While the definition of the rewriteChain (lines #3-11) looks the same like in Querqy 4, this XML element must now be configured under a searcher listener (#2). Note that if you use Querqy’s term query cache, the ClassicRewriteChainLoader must be configured before the listener that preloads terms into that cache. To update a rewriter configuration or an artefact (‘rules.txt’) you will have to reload the collection (SolrCloud) or the core (standalone Solr) and cannot use the rewriter API.

The inMemory flag of the QuerqyRewriterRequestHandler must be set to true. Internally, the request handler is still responsible for managing the rewriters but it will not try to persist the configuration as it is already kept in solrconfig.xml.

You will need to select rewriters per request by passing the rewriter ids in the querqy.rewriters parameter (for example, querqy.rewriters=replace,common_rules for the above configuration).

Configuring the rewrite chain in solrconfig.xml is deprecated and will be removed as part of the first Querqy release in 2022.

Renaming of rewriters

We have renamed some rewriters and put almost all of them each into its own Java package (packages under querqy.solr.rewriter). Most notably the querqy.solr.SimpleCommonRulesRewriterFactory is now named querqy.solr.rewriter.commonrules.CommonRulesRewriterFactory. Please see the individual rewriter documentation for the new class name.

Custom Rewriters

If you have written your own Querqy rewriter, you will have to change the factory that plugs it into Solr. You will need to extend the querqy.solr.SolrRewriterFactoryAdapter and implement the following abstract methods:

List<String> validateConfiguration(Map<String, Object> config)

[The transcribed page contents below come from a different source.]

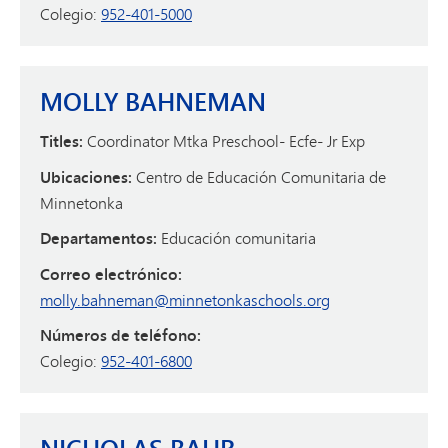
Colegio:
952-401-5000
MOLLY BAHNEMAN
Titles:
Coordinator Mtka Preschool- Ecfe- Jr Exp
Ubicaciones:
Centro de Educación Comunitaria de
Minnetonka
Departamentos:
Educación comunitaria
Correo electrónico:
molly.bahneman@minnetonkaschools.org
Números de teléfono:
Colegio:
952-401-6800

Validate the config map. This is the config object from the JSON rewriter configuration. Returns a list of validation error messages or an empty list if the configuration is valid.

void configure(Map<String, Object> config)

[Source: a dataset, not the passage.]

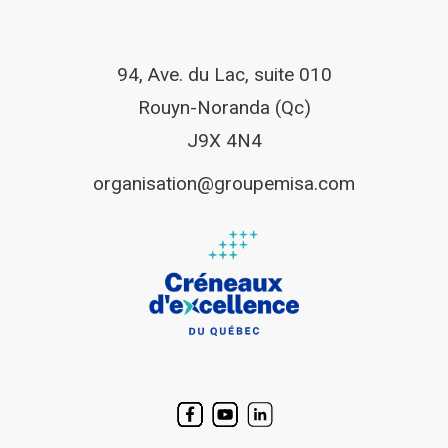
94, Ave. du Lac, suite 010
Rouyn-Noranda (Qc)
J9X 4N4
organisation@groupemisa.com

Applies the configuration to this factory instance

RewriterFactory getRewriterFactory()

Creates the querqy.rewrite.RewriterFactory that is kept in memory and that finally provides the rewriter instance per search request.

If you want to use the static, deprecated rewriter configuration in solrconfig.xml instead of the rewriter API, your factory must additionally implement the querqy.solr.rewriter.ClassicConfigurationParser interface. Use the Map<String, Object> parseConfigurationToRequestHandlerBody(NamedList<Object> configuration, ResourceLoader resourceLoader) method to translate the solrconfig.xml configuration to a config map that can be consumed by the above ‘validateConfiguration’ and ‘configure’ methods.